====== Data records ======

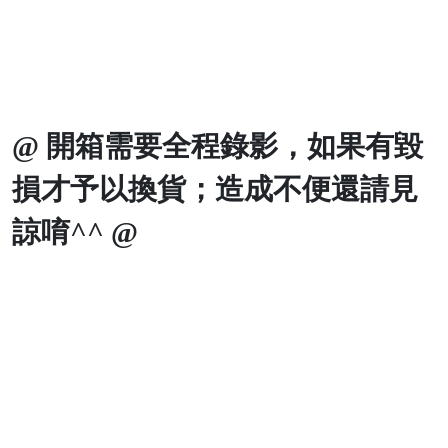
@
開箱需要全程錄影，如果有毀
損才予以換貨；造成不便還請見
諒唷
^^ @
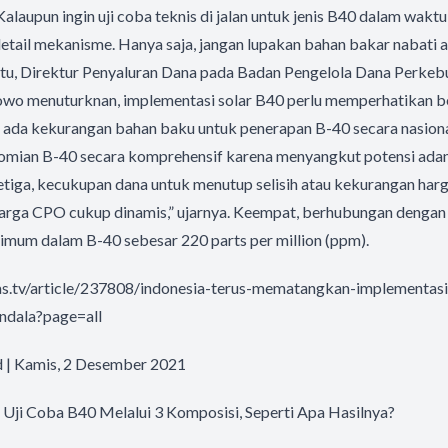
Kalaupun ingin uji coba teknis di jalan untuk jenis B40 dalam wakt
tail mekanisme. Hanya saja, jangan lupakan bahan bakar nabati alt
 itu, Direktur Penyaluran Dana pada Badan Pengelola Dana Perkeb
o menuturknan, implementasi solar B40 perlu memperhatikan be
h ada kekurangan bahan baku untuk penerapan B-40 secara nasiona
nomian B-40 secara komprehensif karena menyangkut potensi ad
Ketiga, kecukupan dana untuk menutup selisih atau kekurangan harga
arga CPO cukup dinamis,” ujarnya. Keempat, berhubungan dengan
imum dalam B-40 sebesar 220 parts per million (ppm).
s.tv/article/237808/indonesia-terus-mematangkan-implementasi
ndala?page=all
 | Kamis, 2 Desember 2021
ji Coba B40 Melalui 3 Komposisi, Seperti Apa Hasilnya?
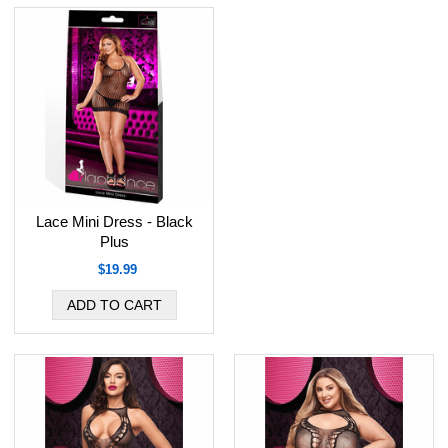
Lace Mini Dress - Black
Plus
$19.99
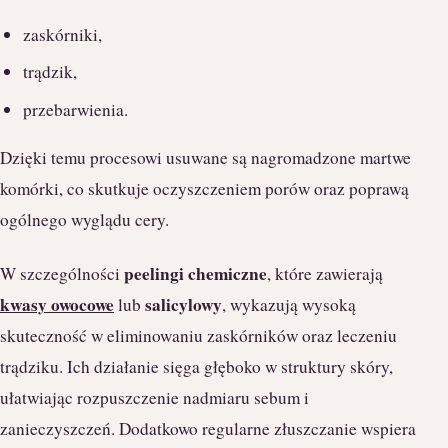
zaskórniki,
trądzik,
przebarwienia.
Dzięki temu procesowi usuwane są nagromadzone martwe
komórki, co skutkuje oczyszczeniem porów oraz poprawą
ogólnego wyglądu cery.
peelingi chemiczne
W szczególności
, które zawierają
kwasy owocowe
salicylowy
lub
, wykazują wysoką
skuteczność w eliminowaniu zaskórników oraz leczeniu
trądziku. Ich działanie sięga głęboko w struktury skóry,
ułatwiając rozpuszczenie nadmiaru sebum i
zanieczyszczeń. Dodatkowo regularne złuszczanie wspiera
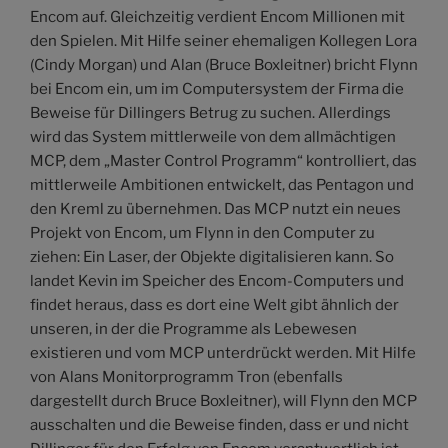
Encom auf. Gleichzeitig verdient Encom Millionen mit
den Spielen. Mit Hilfe seiner ehemaligen Kollegen Lora
(Cindy Morgan) und Alan (Bruce Boxleitner) bricht Flynn
bei Encom ein, um im Computersystem der Firma die
Beweise für Dillingers Betrug zu suchen. Allerdings
wird das System mittlerweile von dem allmächtigen
MCP, dem „Master Control Programm“ kontrolliert, das
mittlerweile Ambitionen entwickelt, das Pentagon und
den Kreml zu übernehmen. Das MCP nutzt ein neues
Projekt von Encom, um Flynn in den Computer zu
ziehen: Ein Laser, der Objekte digitalisieren kann. So
landet Kevin im Speicher des Encom-Computers und
findet heraus, dass es dort eine Welt gibt ähnlich der
unseren, in der die Programme als Lebewesen
existieren und vom MCP unterdrückt werden. Mit Hilfe
von Alans Monitorprogramm Tron (ebenfalls
dargestellt durch Bruce Boxleitner), will Flynn den MCP
ausschalten und die Beweise finden, dass er und nicht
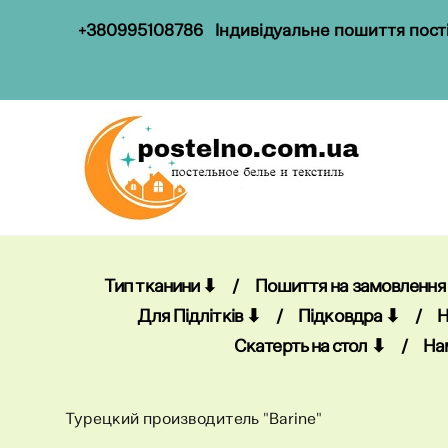
+380995108786
Індивідуальне пошиття пості
Тип тканини ⬇
/
Пошиття на замовлення
Для Підлітків ⬇
/
Підковдра ⬇
/
Н
Скатерть на стол ⬇
/
На
Турецкий производитель "Barine"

======

- Task to carry out -
Write out the data exactly, but not its pictures.

- The answer -
@
開箱需要全程錄影，如果有毀
損才予以換貨；造成不便還請見
諒唷
^^ @
Kalaupun ingin uji coba teknis di jalan untuk jenis B40 dalam wakt
tail mekanisme. Hanya saja, jangan lupakan bahan bakar nabati alt
 itu, Direktur Penyaluran Dana pada Badan Pengelola Dana Perkeb
o menuturknan, implementasi solar B40 perlu memperhatikan be
h ada kekurangan bahan baku untuk penerapan B-40 secara nasiona
nomian B-40 secara komprehensif karena menyangkut potensi ad
Ketiga, kecukupan dana untuk menutup selisih atau kekurangan harga
arga CPO cukup dinamis,” ujarnya. Keempat, berhubungan dengan
imum dalam B-40 sebesar 220 parts per million (ppm).
s.tv/article/237808/indonesia-terus-mematangkan-implementasi
ndala?page=all
 | Kamis, 2 Desember 2021
ji Coba B40 Melalui 3 Komposisi, Seperti Apa Hasilnya?
Lace Mini Dress - Black
Plus
$19.99
zaskórniki,
trądzik,
przebarwienia.
Dzięki temu procesowi usuwane są nagromadzone martwe
komórki, co skutkuje oczyszczeniem porów oraz poprawą
ogólnego wyglądu cery.
peelingi chemiczne
W szczególności
, które zawierają
kwasy owocowe
salicylowy
lub
, wykazują wysoką
skuteczność w eliminowaniu zaskórników oraz leczeniu
trądziku. Ich działanie sięga głęboko w struktury skóry,
ułatwiając rozpuszczenie nadmiaru sebum i
zanieczyszczeń. Dodatkowo regularne złuszczanie wspiera
Encom auf. Gleichzeitig verdient Encom Millionen mit
den Spielen. Mit Hilfe seiner ehemaligen Kollegen Lora
(Cindy Morgan) und Alan (Bruce Boxleitner) bricht Flynn
bei Encom ein, um im Computersystem der Firma die
Beweise für Dillingers Betrug zu suchen. Allerdings
wird das System mittlerweile von dem allmächtigen
MCP, dem „Master Control Programm“ kontrolliert, das
mittlerweile Ambitionen entwickelt, das Pentagon und
den Kreml zu übernehmen. Das MCP nutzt ein neues
Projekt von Encom, um Flynn in den Computer zu
ziehen: Ein Laser, der Objekte digitalisieren kann. So
landet Kevin im Speicher des Encom-Computers und
findet heraus, dass es dort eine Welt gibt ähnlich der
unseren, in der die Programme als Lebewesen
existieren und vom MCP unterdrückt werden. Mit Hilfe
von Alans Monitorprogramm Tron (ebenfalls
dargestellt durch Bruce Boxleitner), will Flynn den MCP
ausschalten und die Beweise finden, dass er und nicht
+380995108786
Індивідуальне пошиття пості
Тип тканини ⬇
/
Пошиття на замовлення
Для Підлітків ⬇
/
Підковдра ⬇
/
Н
Скатерть на стол ⬇
/
На
Турецкий производитель "Barine"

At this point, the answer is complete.